Yesterday, David Einhorn offered up a bearish take on Athenahealth (ATHN)–even calling it a “bubble stock”–at the Sohn Conference. Today its shares are paying the price, even as analysts try to support the stock.
REUTERSThe defense calls Leerink’s David Larsen and Chris Abbott:
We continue to be positive on shares of [Athenahealth], as (1) we believe [Athenahealth], is a true cloud-based HCIT company with deep functionality, (2) while [Athenahealth], also provides a service, this is a very unusual and complicated service that is performed in conjunction with a very sophisticated EMR and billing and AR solution, (3) Epic clearly dominates upstream but we believe there is plenty of room in the community hospital space for [Athenahealth], to win share, (4) [Athenahealth], clearly chooses to reinvest revenue growth back into the business, in order to be able to maintain ~25% y/y top-line growth. We remain positive on [Athenahealth], and our checks indicate that although we’re moving through the stimulus program, there is still a significant professional EMR replacement market opportunity. The HITECH Act may have been signed into law in early 2009, but healthcare reform – in our view – will last for decades.
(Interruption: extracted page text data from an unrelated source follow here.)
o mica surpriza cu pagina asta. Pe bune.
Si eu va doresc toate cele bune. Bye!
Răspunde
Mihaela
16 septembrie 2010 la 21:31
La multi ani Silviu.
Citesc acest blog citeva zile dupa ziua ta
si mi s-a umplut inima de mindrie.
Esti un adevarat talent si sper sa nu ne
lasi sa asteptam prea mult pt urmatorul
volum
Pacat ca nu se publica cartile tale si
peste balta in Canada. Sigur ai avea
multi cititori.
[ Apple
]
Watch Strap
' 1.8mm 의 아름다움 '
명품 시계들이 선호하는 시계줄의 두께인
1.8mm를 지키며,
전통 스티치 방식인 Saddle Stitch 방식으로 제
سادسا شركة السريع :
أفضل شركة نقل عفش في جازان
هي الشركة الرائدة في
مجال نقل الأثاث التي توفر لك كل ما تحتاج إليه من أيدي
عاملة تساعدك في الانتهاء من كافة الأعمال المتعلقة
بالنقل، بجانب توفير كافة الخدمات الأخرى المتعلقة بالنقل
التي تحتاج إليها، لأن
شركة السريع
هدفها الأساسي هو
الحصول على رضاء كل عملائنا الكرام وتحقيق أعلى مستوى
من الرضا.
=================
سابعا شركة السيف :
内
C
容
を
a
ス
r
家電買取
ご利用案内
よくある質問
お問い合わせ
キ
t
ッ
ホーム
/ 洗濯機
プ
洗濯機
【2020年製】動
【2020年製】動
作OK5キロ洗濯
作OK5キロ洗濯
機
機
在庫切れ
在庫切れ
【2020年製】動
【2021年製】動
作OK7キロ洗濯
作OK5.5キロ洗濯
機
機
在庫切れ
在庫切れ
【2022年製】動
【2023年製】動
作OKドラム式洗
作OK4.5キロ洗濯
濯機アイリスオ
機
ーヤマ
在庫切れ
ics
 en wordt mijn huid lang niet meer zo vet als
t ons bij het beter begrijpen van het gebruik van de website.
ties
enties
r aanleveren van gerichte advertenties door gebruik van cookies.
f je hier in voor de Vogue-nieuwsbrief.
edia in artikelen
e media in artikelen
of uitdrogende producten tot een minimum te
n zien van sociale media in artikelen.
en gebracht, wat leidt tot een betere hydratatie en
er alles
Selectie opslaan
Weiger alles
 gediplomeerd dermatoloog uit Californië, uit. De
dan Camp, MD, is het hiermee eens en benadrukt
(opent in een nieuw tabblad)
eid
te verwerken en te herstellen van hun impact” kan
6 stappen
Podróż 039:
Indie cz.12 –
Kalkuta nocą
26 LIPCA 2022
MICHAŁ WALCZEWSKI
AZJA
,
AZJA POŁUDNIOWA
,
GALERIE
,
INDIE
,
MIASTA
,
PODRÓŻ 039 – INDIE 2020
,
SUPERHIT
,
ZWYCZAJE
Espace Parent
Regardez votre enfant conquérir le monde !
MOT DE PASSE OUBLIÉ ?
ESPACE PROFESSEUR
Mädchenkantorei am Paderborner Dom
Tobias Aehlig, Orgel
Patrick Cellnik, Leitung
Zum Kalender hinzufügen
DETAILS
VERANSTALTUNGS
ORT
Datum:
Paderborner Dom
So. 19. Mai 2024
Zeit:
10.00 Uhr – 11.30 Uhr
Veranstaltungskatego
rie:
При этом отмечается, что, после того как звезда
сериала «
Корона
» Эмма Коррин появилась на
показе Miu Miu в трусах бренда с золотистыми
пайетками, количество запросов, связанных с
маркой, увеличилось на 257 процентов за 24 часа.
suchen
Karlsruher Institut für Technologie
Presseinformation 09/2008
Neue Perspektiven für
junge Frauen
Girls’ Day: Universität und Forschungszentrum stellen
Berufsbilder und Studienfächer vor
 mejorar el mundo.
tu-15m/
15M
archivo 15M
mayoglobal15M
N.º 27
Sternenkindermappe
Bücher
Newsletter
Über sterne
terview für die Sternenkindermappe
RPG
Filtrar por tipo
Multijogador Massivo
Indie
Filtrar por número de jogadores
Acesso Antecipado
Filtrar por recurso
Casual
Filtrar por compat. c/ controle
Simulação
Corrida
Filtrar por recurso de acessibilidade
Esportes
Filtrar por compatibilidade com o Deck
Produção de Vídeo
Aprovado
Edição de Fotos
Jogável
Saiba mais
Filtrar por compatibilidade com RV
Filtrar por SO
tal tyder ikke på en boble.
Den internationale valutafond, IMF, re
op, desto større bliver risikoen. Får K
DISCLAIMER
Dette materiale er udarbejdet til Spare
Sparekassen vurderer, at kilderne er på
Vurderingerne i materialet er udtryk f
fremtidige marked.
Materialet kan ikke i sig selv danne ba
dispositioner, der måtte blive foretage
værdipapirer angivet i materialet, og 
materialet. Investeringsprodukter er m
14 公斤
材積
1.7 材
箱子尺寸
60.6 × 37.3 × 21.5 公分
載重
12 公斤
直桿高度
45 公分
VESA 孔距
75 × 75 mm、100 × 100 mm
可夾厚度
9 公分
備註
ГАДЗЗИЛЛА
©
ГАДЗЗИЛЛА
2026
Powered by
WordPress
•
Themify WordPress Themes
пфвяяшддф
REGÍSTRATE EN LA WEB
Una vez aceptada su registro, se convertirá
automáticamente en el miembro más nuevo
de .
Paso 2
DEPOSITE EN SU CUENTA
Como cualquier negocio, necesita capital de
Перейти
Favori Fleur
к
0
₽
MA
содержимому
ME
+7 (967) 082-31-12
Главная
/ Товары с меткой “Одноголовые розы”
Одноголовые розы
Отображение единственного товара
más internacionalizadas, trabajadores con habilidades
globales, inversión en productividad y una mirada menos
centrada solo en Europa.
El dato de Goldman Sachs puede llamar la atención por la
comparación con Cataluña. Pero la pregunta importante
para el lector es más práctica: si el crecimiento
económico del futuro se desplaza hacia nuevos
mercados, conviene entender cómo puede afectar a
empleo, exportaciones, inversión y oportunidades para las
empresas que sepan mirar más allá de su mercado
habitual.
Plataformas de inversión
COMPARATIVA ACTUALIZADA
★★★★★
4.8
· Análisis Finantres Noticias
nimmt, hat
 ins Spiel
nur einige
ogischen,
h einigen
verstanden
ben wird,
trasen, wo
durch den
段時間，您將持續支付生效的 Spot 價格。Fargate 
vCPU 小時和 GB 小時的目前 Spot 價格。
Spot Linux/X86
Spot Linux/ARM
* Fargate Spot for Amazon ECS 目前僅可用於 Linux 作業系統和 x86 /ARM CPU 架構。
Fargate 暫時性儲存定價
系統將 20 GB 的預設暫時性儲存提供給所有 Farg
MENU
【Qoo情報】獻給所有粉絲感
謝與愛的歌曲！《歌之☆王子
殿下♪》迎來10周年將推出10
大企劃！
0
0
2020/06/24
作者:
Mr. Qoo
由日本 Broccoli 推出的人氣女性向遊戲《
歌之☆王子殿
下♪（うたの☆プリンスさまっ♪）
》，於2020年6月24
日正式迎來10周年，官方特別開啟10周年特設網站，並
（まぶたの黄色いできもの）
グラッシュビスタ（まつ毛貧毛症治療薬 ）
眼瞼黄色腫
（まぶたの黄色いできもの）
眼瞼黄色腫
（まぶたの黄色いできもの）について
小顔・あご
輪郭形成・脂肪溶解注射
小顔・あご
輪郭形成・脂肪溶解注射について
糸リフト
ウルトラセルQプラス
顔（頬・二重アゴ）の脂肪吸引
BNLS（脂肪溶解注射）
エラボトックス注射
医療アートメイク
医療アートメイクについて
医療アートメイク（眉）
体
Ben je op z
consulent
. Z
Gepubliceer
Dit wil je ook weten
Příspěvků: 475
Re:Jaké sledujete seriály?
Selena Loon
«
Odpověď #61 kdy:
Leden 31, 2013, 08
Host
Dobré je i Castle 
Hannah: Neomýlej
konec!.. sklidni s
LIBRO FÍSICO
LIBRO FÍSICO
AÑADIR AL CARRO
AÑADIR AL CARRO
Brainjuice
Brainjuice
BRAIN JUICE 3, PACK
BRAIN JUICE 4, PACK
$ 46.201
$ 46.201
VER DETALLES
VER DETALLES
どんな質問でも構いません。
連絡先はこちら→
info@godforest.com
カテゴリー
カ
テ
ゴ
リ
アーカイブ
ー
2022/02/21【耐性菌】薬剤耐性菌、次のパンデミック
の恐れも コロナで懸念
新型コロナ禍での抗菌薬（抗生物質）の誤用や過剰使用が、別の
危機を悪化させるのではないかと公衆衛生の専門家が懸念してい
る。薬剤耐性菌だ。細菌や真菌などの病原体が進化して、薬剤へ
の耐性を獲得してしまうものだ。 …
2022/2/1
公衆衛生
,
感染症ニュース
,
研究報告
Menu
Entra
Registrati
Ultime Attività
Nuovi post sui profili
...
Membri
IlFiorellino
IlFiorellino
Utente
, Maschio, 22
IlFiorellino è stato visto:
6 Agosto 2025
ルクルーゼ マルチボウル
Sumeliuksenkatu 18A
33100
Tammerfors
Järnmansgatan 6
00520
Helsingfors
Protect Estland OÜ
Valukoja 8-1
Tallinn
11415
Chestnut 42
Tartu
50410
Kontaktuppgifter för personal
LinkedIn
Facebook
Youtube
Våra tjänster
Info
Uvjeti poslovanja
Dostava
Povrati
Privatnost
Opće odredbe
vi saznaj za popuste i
Citigroup’s Garen Sarafian thinks Einhorn is wrong about Athenahealth’s margins:
Einhorn mentioned operating margin estimates are too high and that similar companies to Athenahealth have margins around 10%. Our expectations aren't that much higher, as we estimate Athenahealth will finish 2014 with adjusted operating margins of 10.3%, increasing to 11.4% and 12.0% in 2015 and 2016, respectively. While we expect some margin expansion, our absolute margin levels are in-line with other [software-as-a-service] peers 2014E operating margins including: Medidata (MDSO) at 8.9%, Salesforce.com (CRM) at 10.3%, and LinkedIn (LNKD) at 13.8%. While not expecting significant margin expansion in the near term, we expect Athenahealth's margins to expand in the future, driven by declining marginal costs associated with adding additional providers to its user base. Additionally, as the top-line growth slows, we expect the company to cut back on its investments, allowing earnings to flow through the bottom line.
Shares of Athenahealth have plunged 15% to $107.98 at 2:41 today, while Medidata Solutions has fallen 4.6% to $36.86, salesforce.com has dropped 3.1% to $51.99 and LinkedIn has declined 5.2% to $142.95.